- ACTIVITY: Some lines below may hold the string "Journal". Count them and give only the total.

- DATASET RECORDS:
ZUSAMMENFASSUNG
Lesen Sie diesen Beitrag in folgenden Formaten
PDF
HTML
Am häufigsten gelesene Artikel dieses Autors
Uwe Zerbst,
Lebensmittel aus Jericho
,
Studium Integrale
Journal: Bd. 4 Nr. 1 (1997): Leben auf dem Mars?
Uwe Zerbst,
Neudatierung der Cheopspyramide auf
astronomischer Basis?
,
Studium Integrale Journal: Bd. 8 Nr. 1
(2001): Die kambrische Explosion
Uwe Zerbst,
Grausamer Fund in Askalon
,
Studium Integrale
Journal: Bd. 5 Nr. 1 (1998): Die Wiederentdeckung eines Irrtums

==

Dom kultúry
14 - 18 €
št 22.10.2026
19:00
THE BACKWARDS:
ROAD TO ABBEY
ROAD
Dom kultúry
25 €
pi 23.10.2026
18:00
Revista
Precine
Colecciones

==

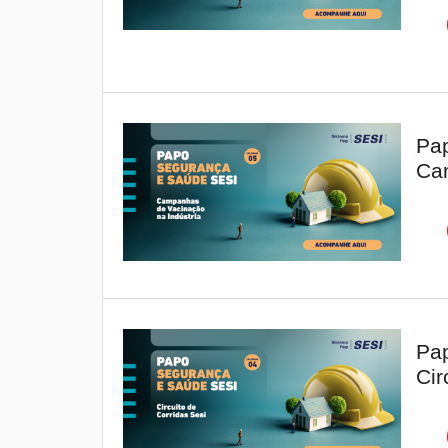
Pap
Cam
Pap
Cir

- SOLUTION: 3